Right now, Ru is down to nursing 3 times during the day: morning, naptime, bedtime, but the huge problem is that she nurses constantly, CONSTANTLY at night. We're working on cutting that down; my lovely husband put her in the wrap last night and walked her around every time she asked to nurse, and he plans to do this every night if necessary. I'm feeling terrible about it, somehow-even though I know that she's still getting love and cuddles and that she'll be fine and I can nurse her when she wakes up, I still feel terrible. I know that in traditional co-sleeping cultures toddlers wake up to night-nurse until the age of 3 or 4 and so I can't help feeling that I'm denying my little girl something she needs. Even if she doesn't need it physically because she eats lots, she must somehow need it psychologically or she wouldn't be asking for it. (I'm thinking aloud here-I know I'm not necessarily being logical, and maybe I just need a stern-yet-kindly talking-to.)

On the other hand, I'm in my mid 30s and I also can't wait forever to have a second baby. I don't know whether I should be supplementing with hormones in some way; I live in France where I'm very, very unlikely to find a doctor who is supportive of bf-ing during pregnancy or of tandem nursing. I'm going to see a doctor on Friday anyway, but I'm pretty sure she'll tell me to wean completely. I can't do that. Honestly, if I have to choose between weaning my daughter and never having another child, I don't know which I'll choose.

But I can't shake the feeling that my body just needs some extra progesterone. I fall pregnant very easily, no problems there, but just can't seem to sustain the pregnancy past 5 weeks + a few days. After reading the old thread I posted above, I'm even more convinced that my problem could be solved with progesterone supplementing.

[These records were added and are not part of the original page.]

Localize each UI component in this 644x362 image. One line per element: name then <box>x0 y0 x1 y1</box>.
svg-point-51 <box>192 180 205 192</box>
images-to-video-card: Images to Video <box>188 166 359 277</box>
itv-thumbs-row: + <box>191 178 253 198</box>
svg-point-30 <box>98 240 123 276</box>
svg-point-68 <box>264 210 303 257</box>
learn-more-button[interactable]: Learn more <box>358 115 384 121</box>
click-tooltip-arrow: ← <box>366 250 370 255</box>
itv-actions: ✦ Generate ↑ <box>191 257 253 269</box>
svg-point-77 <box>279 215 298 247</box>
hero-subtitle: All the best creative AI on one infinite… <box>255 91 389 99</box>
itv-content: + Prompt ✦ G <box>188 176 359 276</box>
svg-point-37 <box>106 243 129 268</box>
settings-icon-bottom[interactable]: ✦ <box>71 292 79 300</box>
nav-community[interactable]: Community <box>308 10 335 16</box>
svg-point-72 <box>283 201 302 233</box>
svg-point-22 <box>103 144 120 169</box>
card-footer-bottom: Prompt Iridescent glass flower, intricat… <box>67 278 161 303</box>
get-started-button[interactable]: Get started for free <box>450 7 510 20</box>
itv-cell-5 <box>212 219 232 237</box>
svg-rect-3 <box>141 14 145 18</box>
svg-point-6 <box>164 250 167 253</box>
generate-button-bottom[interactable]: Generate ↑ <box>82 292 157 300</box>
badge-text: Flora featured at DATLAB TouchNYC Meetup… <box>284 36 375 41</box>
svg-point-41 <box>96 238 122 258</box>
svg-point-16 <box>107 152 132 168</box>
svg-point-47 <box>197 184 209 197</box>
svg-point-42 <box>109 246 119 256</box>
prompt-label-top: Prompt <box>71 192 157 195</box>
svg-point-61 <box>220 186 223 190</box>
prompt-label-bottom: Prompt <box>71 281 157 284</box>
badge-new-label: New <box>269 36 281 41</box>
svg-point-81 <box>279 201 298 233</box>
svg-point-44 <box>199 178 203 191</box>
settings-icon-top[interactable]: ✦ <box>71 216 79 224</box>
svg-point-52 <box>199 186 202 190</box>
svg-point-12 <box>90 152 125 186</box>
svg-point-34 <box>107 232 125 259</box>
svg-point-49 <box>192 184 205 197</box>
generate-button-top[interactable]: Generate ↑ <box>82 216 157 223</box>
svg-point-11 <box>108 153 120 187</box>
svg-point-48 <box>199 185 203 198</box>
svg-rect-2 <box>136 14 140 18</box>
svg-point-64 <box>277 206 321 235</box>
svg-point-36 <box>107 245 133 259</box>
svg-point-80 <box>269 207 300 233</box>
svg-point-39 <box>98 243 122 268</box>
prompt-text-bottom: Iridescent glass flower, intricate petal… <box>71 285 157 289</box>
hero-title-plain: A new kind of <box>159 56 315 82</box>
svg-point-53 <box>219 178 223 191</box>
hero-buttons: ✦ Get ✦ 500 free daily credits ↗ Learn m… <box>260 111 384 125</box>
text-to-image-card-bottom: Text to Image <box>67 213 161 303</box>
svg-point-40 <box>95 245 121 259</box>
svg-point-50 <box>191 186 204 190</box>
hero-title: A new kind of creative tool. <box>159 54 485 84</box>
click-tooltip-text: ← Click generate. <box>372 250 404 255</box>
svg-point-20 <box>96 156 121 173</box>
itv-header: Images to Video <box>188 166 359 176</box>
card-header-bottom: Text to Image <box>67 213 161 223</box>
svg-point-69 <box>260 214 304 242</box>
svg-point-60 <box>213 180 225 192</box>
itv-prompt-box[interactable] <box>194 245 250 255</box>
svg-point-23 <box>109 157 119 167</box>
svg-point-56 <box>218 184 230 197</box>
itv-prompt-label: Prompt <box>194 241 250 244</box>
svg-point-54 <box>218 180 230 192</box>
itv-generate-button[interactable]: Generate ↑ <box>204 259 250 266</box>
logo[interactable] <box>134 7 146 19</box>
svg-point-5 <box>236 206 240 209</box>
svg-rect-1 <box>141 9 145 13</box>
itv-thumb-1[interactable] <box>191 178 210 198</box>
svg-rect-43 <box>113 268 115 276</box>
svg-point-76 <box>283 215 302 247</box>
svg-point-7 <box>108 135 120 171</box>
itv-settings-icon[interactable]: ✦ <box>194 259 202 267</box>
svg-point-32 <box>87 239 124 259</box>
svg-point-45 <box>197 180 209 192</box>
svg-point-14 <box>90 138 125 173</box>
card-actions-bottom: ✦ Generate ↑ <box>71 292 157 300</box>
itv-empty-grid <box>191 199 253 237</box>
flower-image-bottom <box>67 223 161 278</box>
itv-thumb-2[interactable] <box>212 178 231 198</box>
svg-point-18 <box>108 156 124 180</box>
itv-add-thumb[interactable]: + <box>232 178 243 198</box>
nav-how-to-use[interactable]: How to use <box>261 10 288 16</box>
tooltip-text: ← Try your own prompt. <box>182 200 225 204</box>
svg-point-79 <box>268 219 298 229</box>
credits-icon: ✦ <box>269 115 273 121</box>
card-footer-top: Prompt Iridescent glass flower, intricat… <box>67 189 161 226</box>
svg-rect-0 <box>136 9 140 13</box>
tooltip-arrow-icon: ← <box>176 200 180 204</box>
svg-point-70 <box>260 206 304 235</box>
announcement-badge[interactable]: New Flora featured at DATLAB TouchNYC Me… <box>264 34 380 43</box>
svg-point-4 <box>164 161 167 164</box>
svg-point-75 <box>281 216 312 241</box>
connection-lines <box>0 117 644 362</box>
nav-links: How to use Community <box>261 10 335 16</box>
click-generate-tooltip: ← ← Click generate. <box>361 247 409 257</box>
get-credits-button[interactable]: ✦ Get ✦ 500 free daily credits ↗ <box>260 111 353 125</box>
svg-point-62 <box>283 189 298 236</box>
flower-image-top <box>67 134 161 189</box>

I know it would lower my milk supply, but so would normal pregnancy, and I don't think this will bother my daughter; she's so attached to comfort nursing that I think she would keep nursing until the baby arrived and my supply came back. I guess I'm looking for other mothers on here who used progesterone while breastfeeding: what did your doctors tell you? Did anyone have recurring early miscarriages and then manage to sustain a pregnancy using progesterone while breastfeeding?

Thanks in advance for reading -- I know this post is ridiculously long!


----------



## BeeandOwlsMum (Jul 11, 2002)

You could try some of the over the counter progesterone cream? If you are seeing a doc, I would get my P4 level checked to see what it was like during the luteal phase. Have you been charting at all? Do you know how long your luteal phase is?


----------



## brownelf (Oct 27, 2011)

Thanks, AdinaL -- yes, I'm seeing a doctor tomorrow, it's just that I'm not terribly optimistic that she'll be supportive of bf-ing while pregnant, so I'm trying to gather as much information as I can in preparation.

To be honest, I haven't been charting meticulously, because I had no problems getting pregnant with my first child and didn't really anticipate this problem -- in fact, I still don't have problems *getting* pregnant, I only have problems *staying* pregnant! But even if I haven't been properly charting, I've been paying attention to other signs of ovulation and I think my luteal phase is 12 or 13 days, though I can't be 100% positive. If I did have a luteal phase defect, though, could I still have reached 5 weeks + a few days? I've been trying to research this too, but am not sure; I thought a luteal phase defect meant you'd only have chemical pregnancies and that your period would be on time or only a few days late, not more than a week late. But maybe I'm mistaken?

I do of course plan to start charting more carefully now.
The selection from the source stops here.